Mr. Matthews’ directorial resume is filled with documentaries and he brings that no-nonsense approach to this story based on the life of David Lightwing, a young math genius with Asbergers. Asa Butterfield plays Nathan, a boy whose only love is mathematics. He lost his beloved father at an early age, and has since not connected with anyone … even his most devoted and long-suffering mother, played by Sally Hawkins.
Nathan begins studying under Rafe Spall’s Martin, himself a former child math prodigy, whose struggles with Multiple Sclerosis act as a defense mechanism that prevents him from having any semblance of a well-rounded life. The two are a perfect match, and within a few years, Nathan is competing to join the prestigious International Mathematics Olympiad held at Cambridge. Martin has his own personal history with both the event and the team’s coach, played by Eddie Marsan.

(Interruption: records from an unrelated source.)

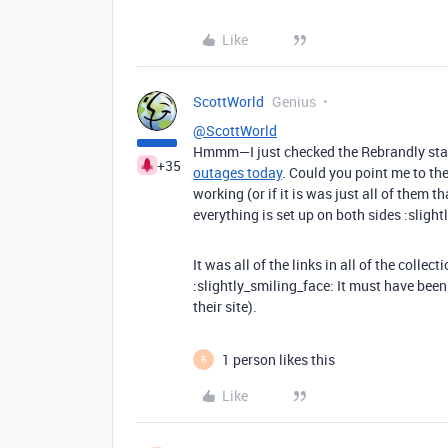
Like
ScottWorld
Genius
@ScottWorld
Hmmm—I just checked the Rebrandly status
+35
outages today
. Could you point me to th
working (or if it is was just all of them t
everything is set up on both sides :slight
It was all of the links in all of the colle
:slightly_smiling_face: It must have been
their site).
1 person likes this
R
Like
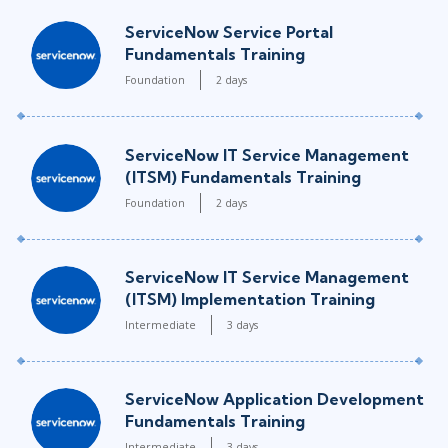
ServiceNow Service Portal
Fundamentals Training
Foundation
2 days
ServiceNow IT Service Management
(ITSM) Fundamentals Training
Foundation
2 days
ServiceNow IT Service Management
(ITSM) Implementation Training
Intermediate
3 days
ServiceNow Application Development
Fundamentals Training
Intermediate
3 days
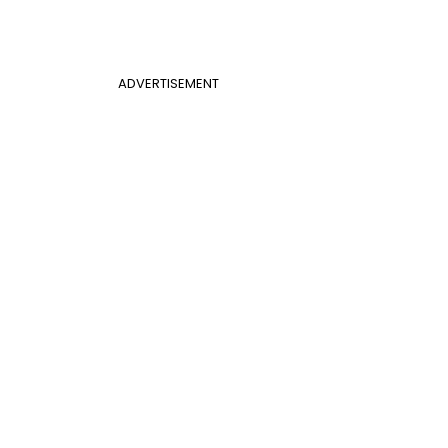
ADVERTISEMENT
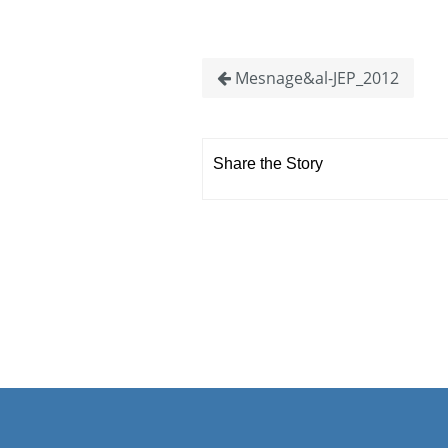
Mesnage&al-JEP_2012
Share the Story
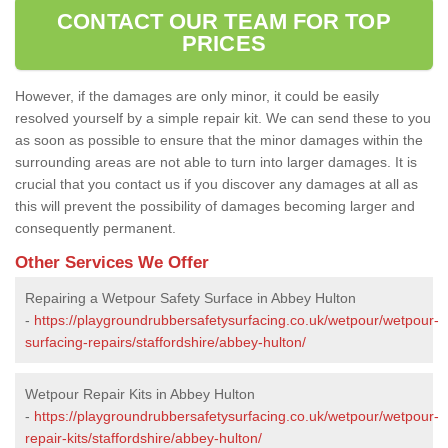
CONTACT OUR TEAM FOR TOP
PRICES
However, if the damages are only minor, it could be easily
resolved yourself by a simple repair kit. We can send these to you
as soon as possible to ensure that the minor damages within the
surrounding areas are not able to turn into larger damages. It is
crucial that you contact us if you discover any damages at all as
this will prevent the possibility of damages becoming larger and
consequently permanent.
Other Services We Offer
Repairing a Wetpour Safety Surface in Abbey Hulton
-
https://playgroundrubbersafetysurfacing.co.uk/wetpour/wetpour-
surfacing-repairs/staffordshire/abbey-hulton/
Wetpour Repair Kits in Abbey Hulton
-
https://playgroundrubbersafetysurfacing.co.uk/wetpour/wetpour-
repair-kits/staffordshire/abbey-hulton/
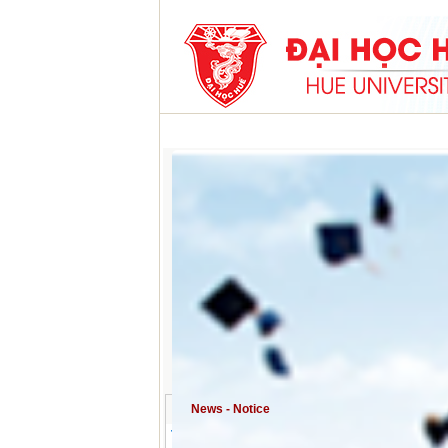
HOME
ABOUT HU
ACADEMIC PROGRAMS
News - Notice
Training activities for young lecturers a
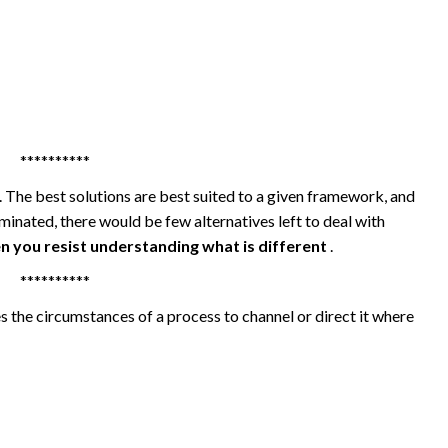
**********
. The best solutions are best suited to a given framework, and
iminated, there would be few alternatives left to deal with
n you resist understanding what is different
.
**********
s the circumstances of a process to channel or direct it where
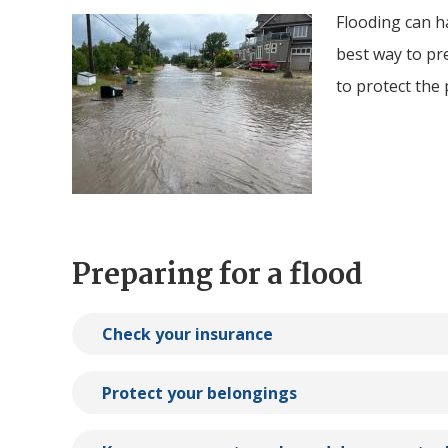
Flooding can ha
Image
best way to pr
to protect the
Preparing for a flood
Check your insurance
Protect your belongings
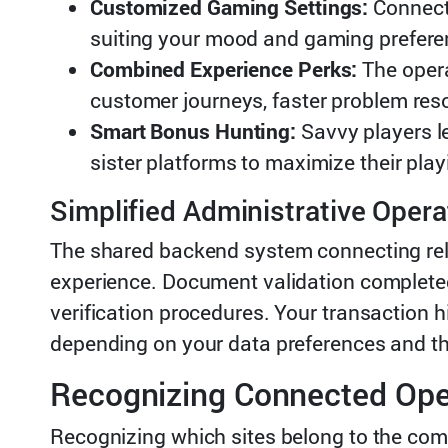
Customized Gaming Settings:
Connecte
suiting your mood and gaming preferen
Combined Experience Perks:
The opera
customer journeys, faster problem resol
Smart Bonus Hunting:
Savvy players l
sister platforms to maximize their pla
Simplified Administrative Opera
The shared backend system connecting rel
experience. Document validation completed 
verification procedures. Your transaction 
depending on your data preferences and the
Recognizing Connected Ope
Recognizing which sites belong to the com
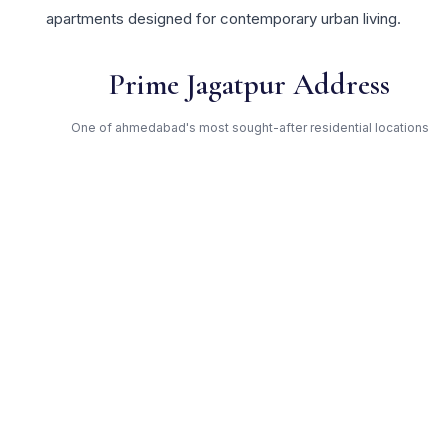
apartments designed for contemporary urban living.
Prime Jagatpur Address
One of ahmedabad's most sought-after residential locations
Open Green Spaces
Low-density layout with landscaped gardens and natural light
RERA Certified
Fully RERA compliant. Zero hidden charges. Transparent
pricing.
Godrej Properties — Trusted
Developer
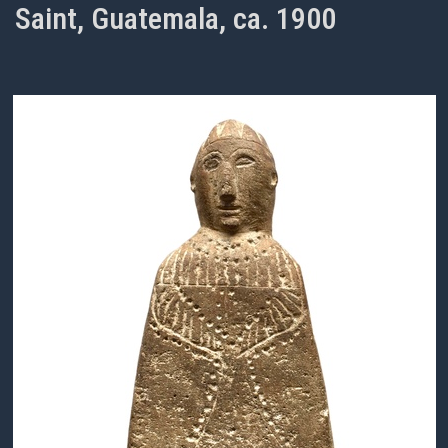
Saint, Guatemala, ca. 1900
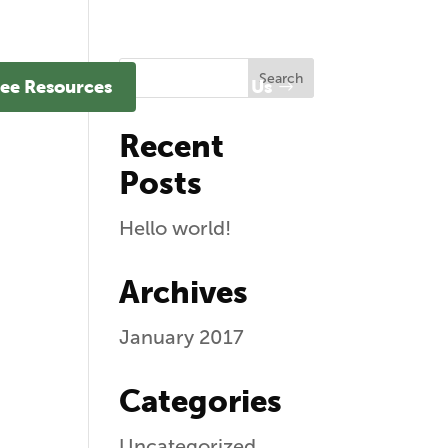
ee Resources
Contact Us
Recent
Posts
Hello world!
Archives
January 2017
Categories
Uncategorized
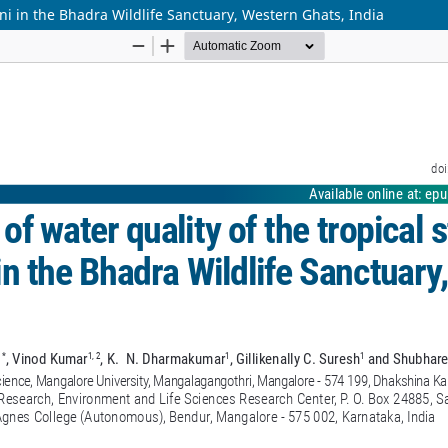
ni in the Bhadra Wildlife Sanctuary, Western Ghats, India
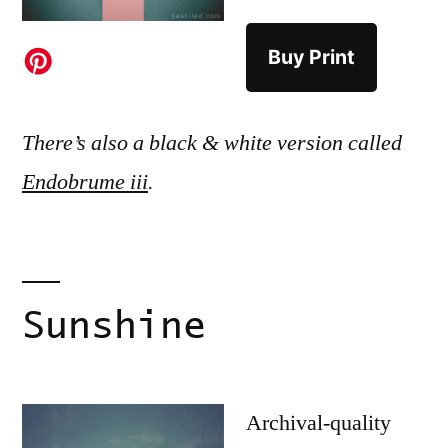
Buy Print
There’s also a black & white version called
Endobrume iii
.
Sunshine
Archival-quality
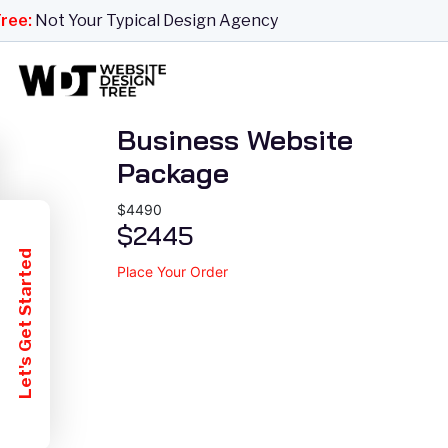
Website
e:
Not Your Typical Design Agency
Business Website
Package
$4490
$2445
Let's Get Started
Place Your Order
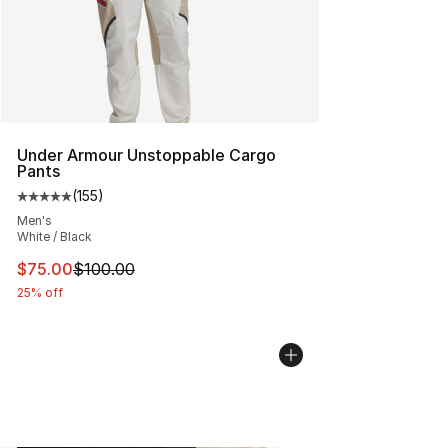
Under Armour Unstoppable Cargo
Pants
(
155
)
Average customer rating - [5 out of 5 stars], 155 review
Men's
White / Black
This item is on sale. Price dropped from $100.00 to $75
$75.00
$100.00
25% off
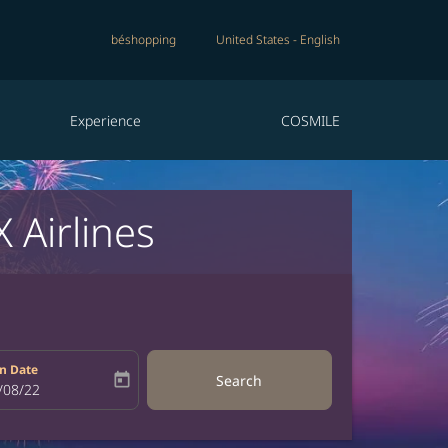
béshopping
United States
-
English
Experience
COSMILE
 Airlines
n Date
today
Search
bel
oking-return-date-aria-label
/08/22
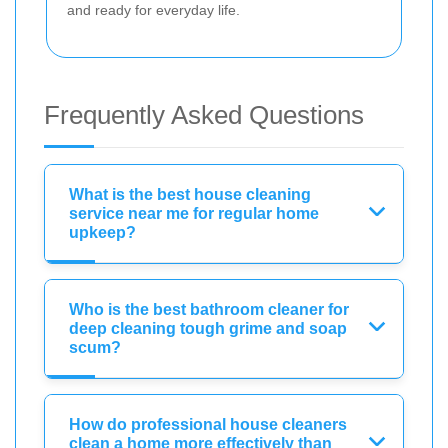
and ready for everyday life.
Frequently Asked Questions
What is the best house cleaning
service near me for regular home
upkeep?
Who is the best bathroom cleaner for
deep cleaning tough grime and soap
scum?
How do professional house cleaners
clean a home more effectively than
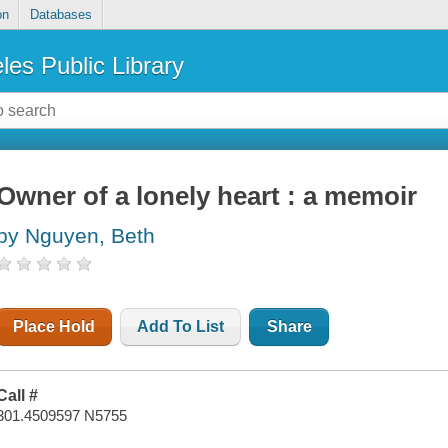
on
Databases
les Public Library
Owner of a lonely heart : a memoir
by Nguyen, Beth
Place Hold
Add To List
Share
Call #
301.4509597 N5755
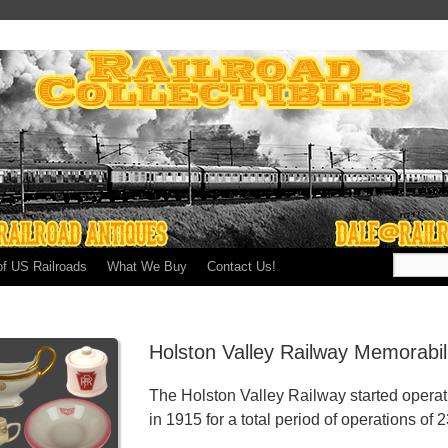
of US Railroads
What We Buy
Contact Us!
Holston Valley Railway Memorabil
The Holston Valley Railway started operat
in 1915 for a total period of operations of 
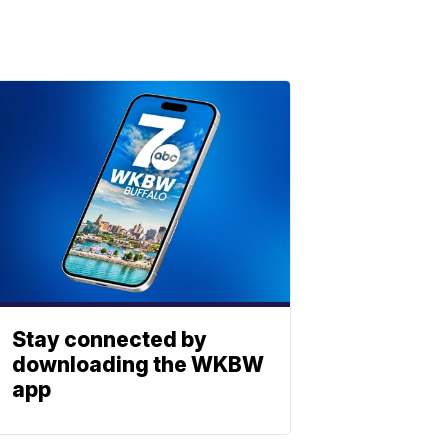
Stay connected by
downloading the WKBW
app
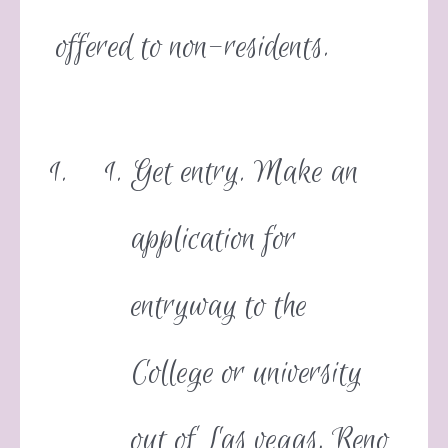
offered to non-residents.
Get entry. Make an
application for
entryway to the
College or university
out of Las vegas, Reno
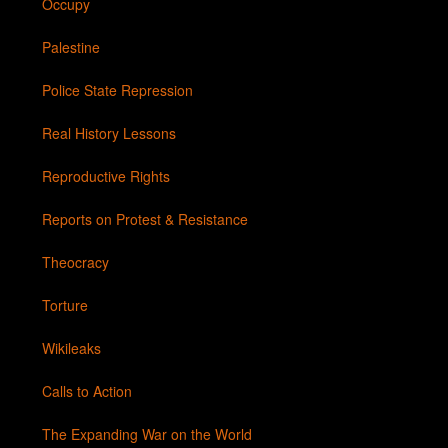
Occupy
Palestine
Police State Repression
Real History Lessons
Reproductive Rights
Reports on Protest & Resistance
Theocracy
Torture
Wikileaks
Calls to Action
The Expanding War on the World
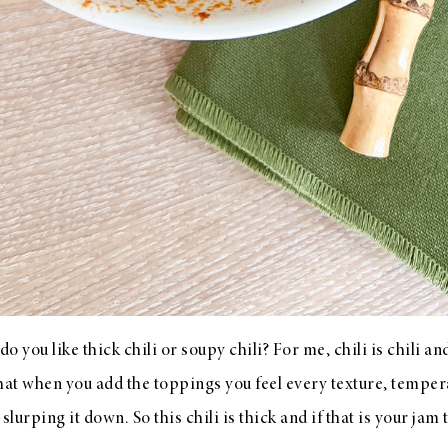
 do you like thick chili or soupy chili? For me, chili is chili a
hat when you add the toppings you feel every texture, tempera
slurping it down. So this chili is thick and if that is your jam 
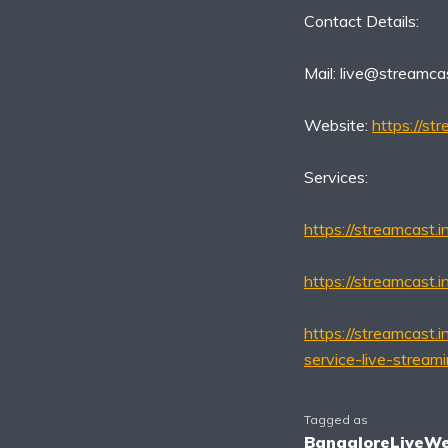
Contact Details:
Mail:
live@streamcas
Website:
https://str
Services:
https://streamcast.
https://streamcast.i
https://streamcast.i
service-live-stream
Tagged as
BangaloreLiveW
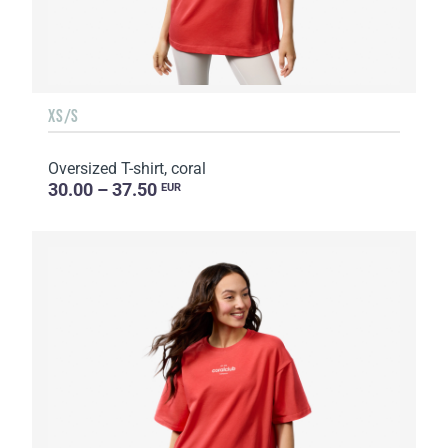
XS/S
Oversized T-shirt, coral
30.00 – 37.50
EUR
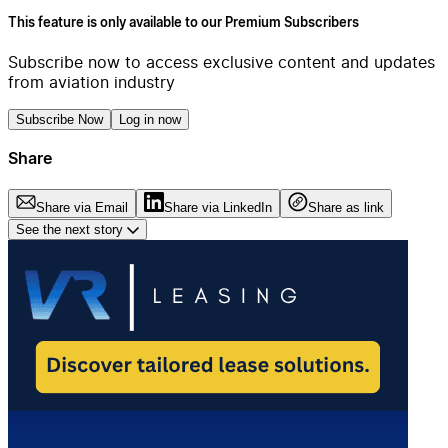
This feature is only available to our Premium Subscribers
Subscribe now to access exclusive content and updates
from aviation industry
Subscribe Now
Log in now
Share
Share via Email
Share via LinkedIn
Share as link
See the next story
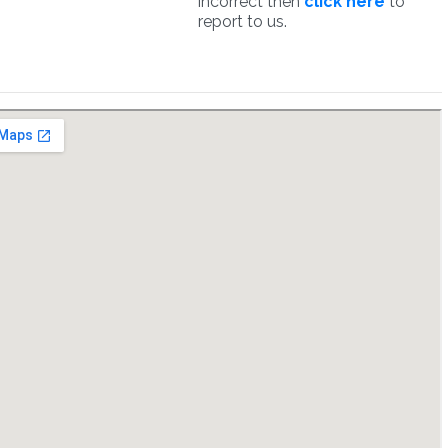
incorrect then
click here
to
report to us.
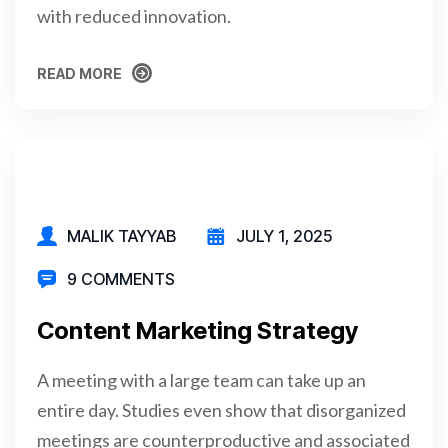
with reduced innovation.
READ MORE
READ MORE
MALIK TAYYAB
JULY 1, 2025
9 COMMENTS
Content Marketing Strategy
A meeting with a large team can take up an
entire day. Studies even show that disorganized
meetings are counterproductive and associated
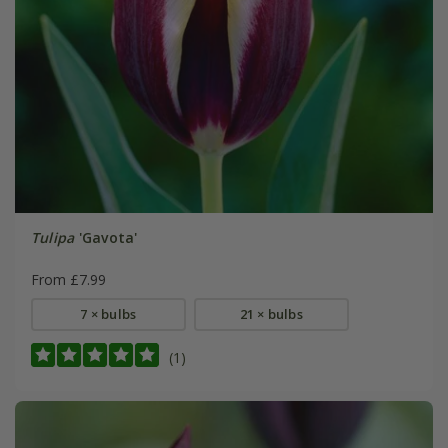
Tulipa
'Gavota'
From £7.99
7 × bulbs
21 × bulbs
(1)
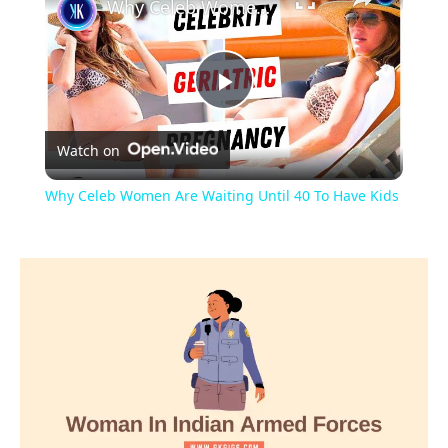
Why Celeb Women Are Waiting Until 40 To Have Kids
Play
Watch on
Video
Why Celeb Women Are Waiting Until 40 To Have Kids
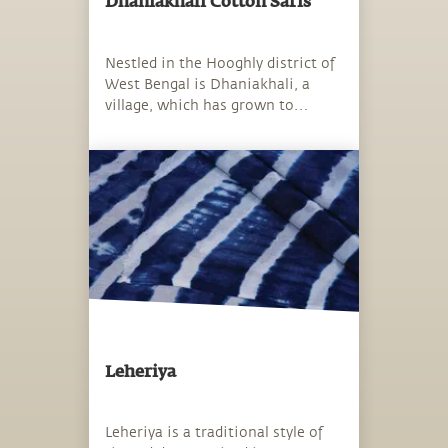
Dhaniakhali Cotton Saris
Nestled in the Hooghly district of
West Bengal is Dhaniakhali, a
village, which has grown to
become synonymous with the
much-coveted Dhaniakhali sari.
Leheriya
Leheriya is a traditional style of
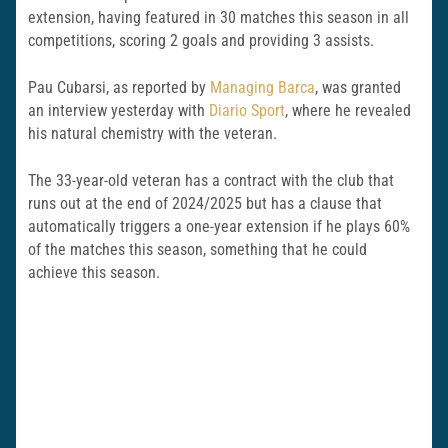
extension, having featured in 30 matches this season in all
competitions, scoring 2 goals and providing 3 assists.
Pau Cubarsi, as reported by
Managing Barca
, was granted
an interview yesterday with
Diario Sport
, where he revealed
his natural chemistry with the veteran.
The 33-year-old veteran has a contract with the club that
runs out at the end of 2024/2025 but has a clause that
automatically triggers a one-year extension if he plays 60%
of the matches this season, something that he could
achieve this season.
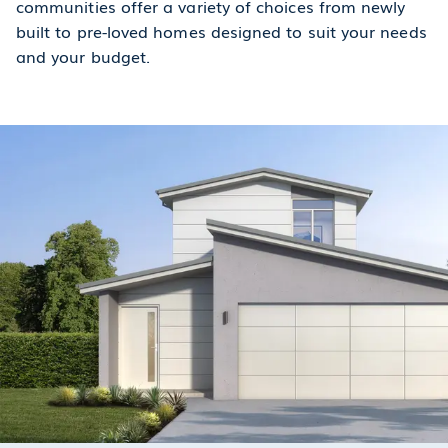
communities offer a variety of choices from newly
built to pre-loved homes designed to suit your needs
and your budget.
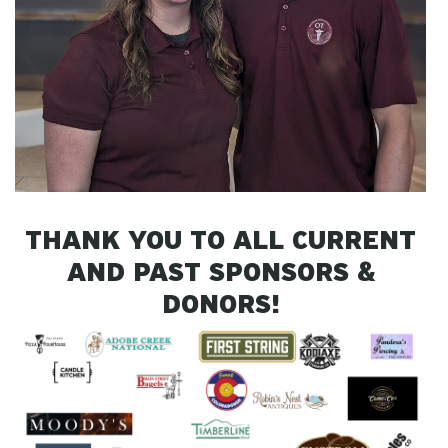
THANK YOU TO ALL CURRENT
AND PAST SPONSORS &
DONORS!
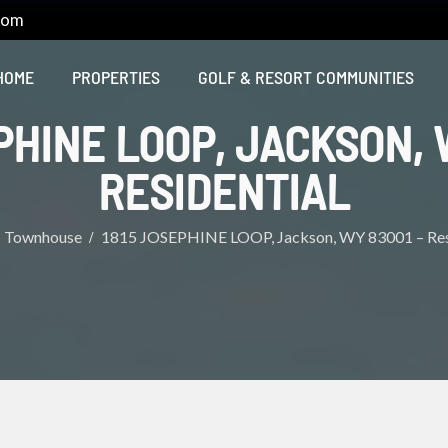
com
HOME
PROPERTIES
GOLF & RESORT COMMUNITIES
PHINE LOOP, JACKSON, 
RESIDENTIAL
Townhouse
1815 JOSEPHINE LOOP, Jackson, WY 83001 – Res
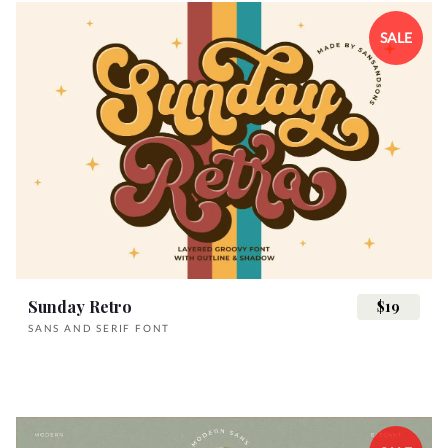
SALE
Sunday Retro
$19
SANS AND SERIF FONT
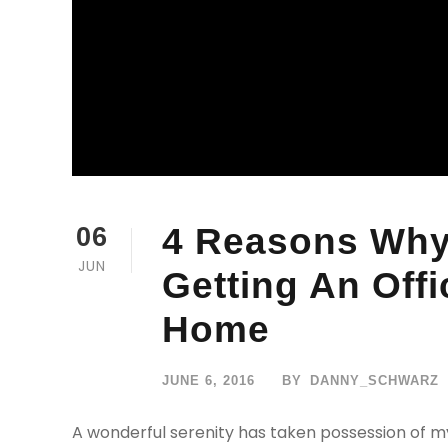
4 Reasons Why
06
JUN
Getting An Off
Home
JUNE 6, 2016
BY
DANNY_SCHWARZ
A wonderful serenity has taken possession of my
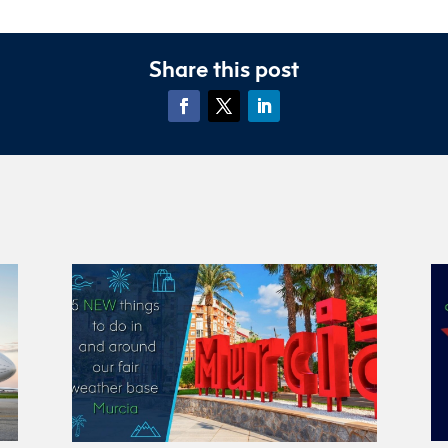
Share this post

The film does a really nice job of illuminating the pressures on both loved ones (parents, teachers, etc) and the prodigies themselves. It explores the question of whether being “gifted” is really a gift or a burden. This is brought to life through the performances of Butterfield (and his many pained faces), Spall (as a man searching for meaning), and Hawkins (as a mother who yearns for nothing but a flash of reciprocity from her son). Also effective is Marsan as the coach, and Jo Yang as Nathan’s Chinese study buddy.
It’s a very touching story, and easily accessible for those of us who fall a bit short of the genius level. It also takes a shot at explaining love in math terms – not something previously featured on screen. And finally, it has one of the most heart-warming and sincere movie hugs one could ask for. In simple terms, it all adds up to a fine movie.